Unfortunately, there are limits to how much you can benefit from the market timing concept. The Surfer does not permit you to choose stock allocations of greater than 100 percent (which would require borrowing to buy stocks) or of less than 0 percent (which would require going short on the market). The Extreme Allocation Speculator is the same calculator with these options added to the mix. It permits the user to choose a stock allocation as high as 120 percent or as low as a negative 20 percent.
Please understand that I do not endorse the use of such extreme options. I would not use them myself and I would not urge anyone else to use them. I view extreme options as dangerous.
So why develop a calculator that permits you to make use of them? As a learning tool. The Scenario Surfer shows the benefits of market timing in a compelling way. But the full reality is that valuation-informed market timing would be an even more powerful tool if such extreme allocation choices could be employed. They can’t – or at least they shouldn’t. Promise me that you will not make use of extreme allocation choices in real life. That said, please feel free to use the calculator to examine the possibilities in a hypothetical, speculative manner.

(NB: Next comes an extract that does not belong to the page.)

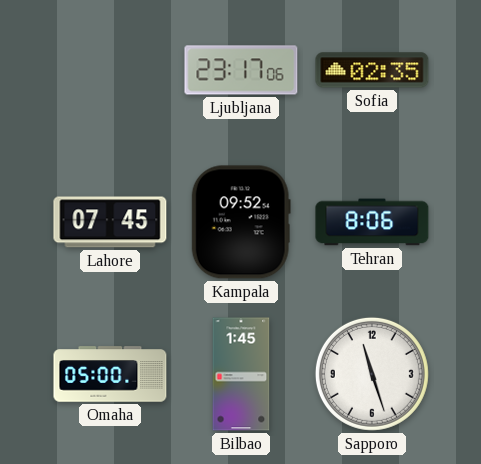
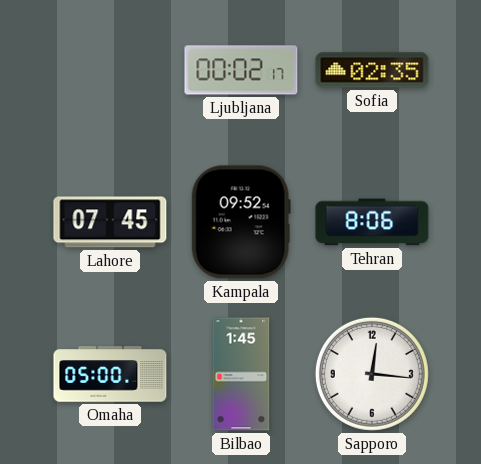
Ljubljana: 23:17 -> 00:02
Sapporo: 11:27 -> 12:16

If market timing were a bad thing, it would offer super bad results when used in an extreme manner. The idea behind this calculator is to explore how extreme allocation choices would perform in a world in which they weren’t so dangerous for the purpose of seeing just how important it is to purchase stocks in the same manner (paying attention to price) as you purchase everything else you buy in this consumer wonderland of ours.